Source records:
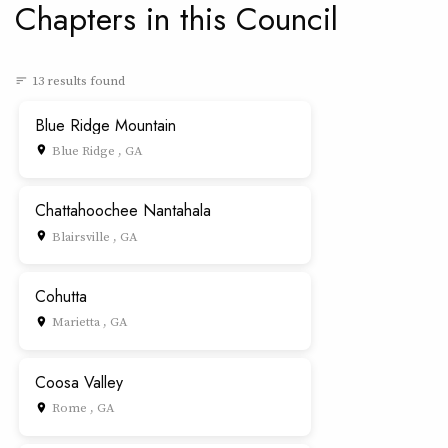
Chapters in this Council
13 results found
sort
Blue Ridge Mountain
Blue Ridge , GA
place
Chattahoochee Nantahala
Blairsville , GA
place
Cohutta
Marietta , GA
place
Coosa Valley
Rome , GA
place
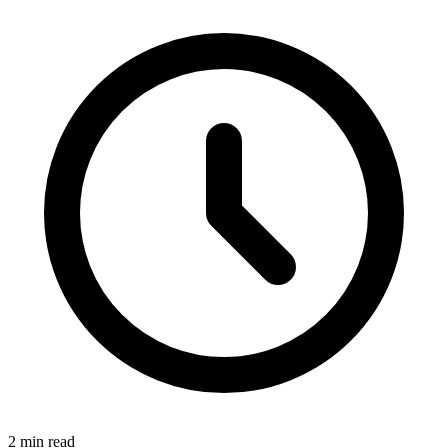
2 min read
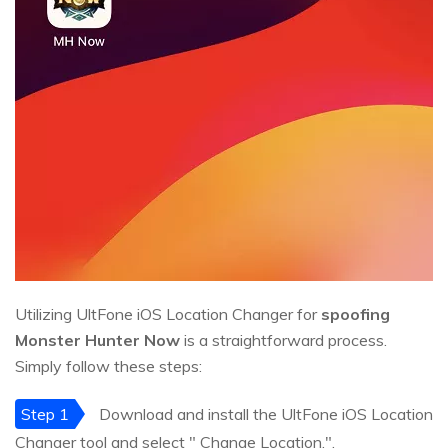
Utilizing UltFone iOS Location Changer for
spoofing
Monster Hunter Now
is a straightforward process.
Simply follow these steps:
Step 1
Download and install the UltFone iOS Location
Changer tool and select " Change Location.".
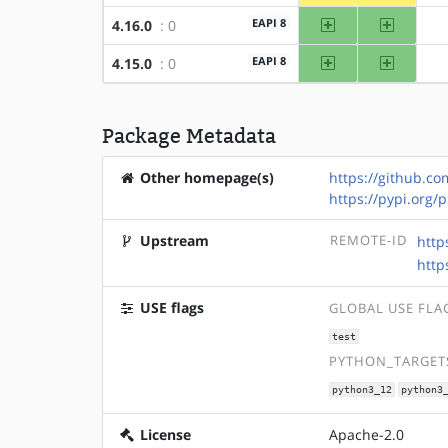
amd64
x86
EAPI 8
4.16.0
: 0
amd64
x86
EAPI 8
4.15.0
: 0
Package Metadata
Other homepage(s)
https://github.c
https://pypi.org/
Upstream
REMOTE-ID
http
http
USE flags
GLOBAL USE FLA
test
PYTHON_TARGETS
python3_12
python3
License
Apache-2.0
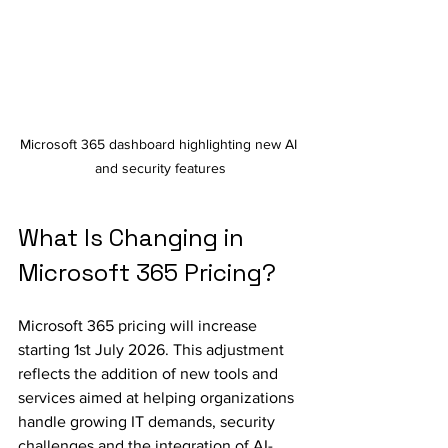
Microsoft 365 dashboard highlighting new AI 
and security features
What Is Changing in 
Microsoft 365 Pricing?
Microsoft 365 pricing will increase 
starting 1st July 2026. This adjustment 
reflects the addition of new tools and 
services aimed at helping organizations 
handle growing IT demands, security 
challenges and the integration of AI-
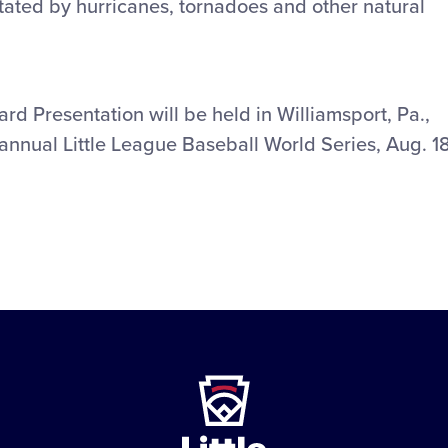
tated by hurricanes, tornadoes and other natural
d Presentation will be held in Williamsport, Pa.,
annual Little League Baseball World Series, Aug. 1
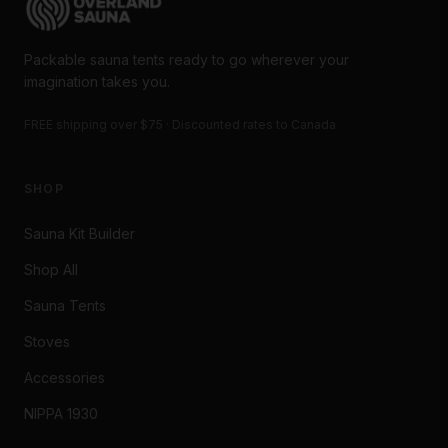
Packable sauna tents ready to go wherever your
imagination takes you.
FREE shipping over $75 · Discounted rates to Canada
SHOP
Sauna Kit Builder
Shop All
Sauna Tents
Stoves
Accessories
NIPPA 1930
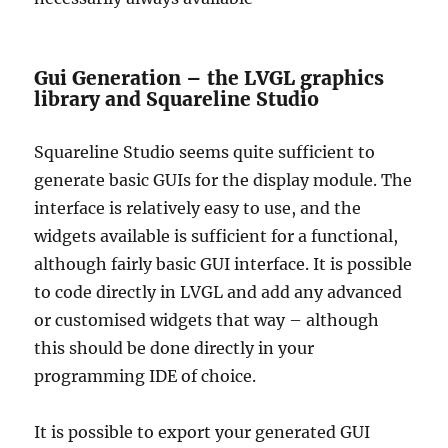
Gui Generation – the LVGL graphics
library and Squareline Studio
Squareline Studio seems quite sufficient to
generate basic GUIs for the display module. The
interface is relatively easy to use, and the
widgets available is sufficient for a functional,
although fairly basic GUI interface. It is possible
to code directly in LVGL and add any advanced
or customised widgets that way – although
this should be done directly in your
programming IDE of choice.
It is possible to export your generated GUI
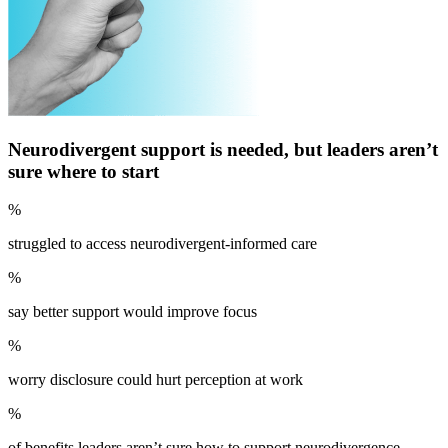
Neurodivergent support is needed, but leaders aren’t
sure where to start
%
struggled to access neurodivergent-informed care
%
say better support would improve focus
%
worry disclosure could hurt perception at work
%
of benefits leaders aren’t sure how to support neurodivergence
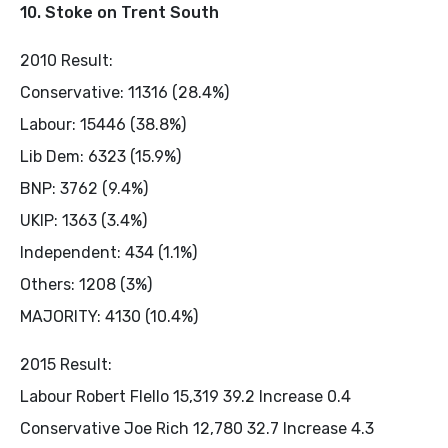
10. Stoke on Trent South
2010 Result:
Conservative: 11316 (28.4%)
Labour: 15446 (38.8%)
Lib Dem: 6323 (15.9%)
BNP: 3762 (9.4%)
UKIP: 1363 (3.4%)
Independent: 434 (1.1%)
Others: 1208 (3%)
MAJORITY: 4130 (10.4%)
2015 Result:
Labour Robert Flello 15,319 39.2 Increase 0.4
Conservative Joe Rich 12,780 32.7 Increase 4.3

Task to carry out: Find the line that contains "widgets available is". Reproduce it and every later line of the records exactly, minus the pictures.

Exercise answer:
widgets available is sufficient for a functional,
although fairly basic GUI interface. It is possible
to code directly in LVGL and add any advanced
or customised widgets that way – although
this should be done directly in your
programming IDE of choice.
It is possible to export your generated GUI
Neurodivergent support is needed, but leaders aren’t
sure where to start
%
struggled to access neurodivergent-informed care
%
say better support would improve focus
%
worry disclosure could hurt perception at work
%
of benefits leaders aren’t sure how to support neurodivergence
10. Stoke on Trent South
2010 Result:
Conservative: 11316 (28.4%)
Labour: 15446 (38.8%)
Lib Dem: 6323 (15.9%)
BNP: 3762 (9.4%)
UKIP: 1363 (3.4%)
Independent: 434 (1.1%)
Others: 1208 (3%)
MAJORITY: 4130 (10.4%)
2015 Result:
Labour Robert Flello 15,319 39.2 Increase 0.4
Conservative Joe Rich 12,780 32.7 Increase 4.3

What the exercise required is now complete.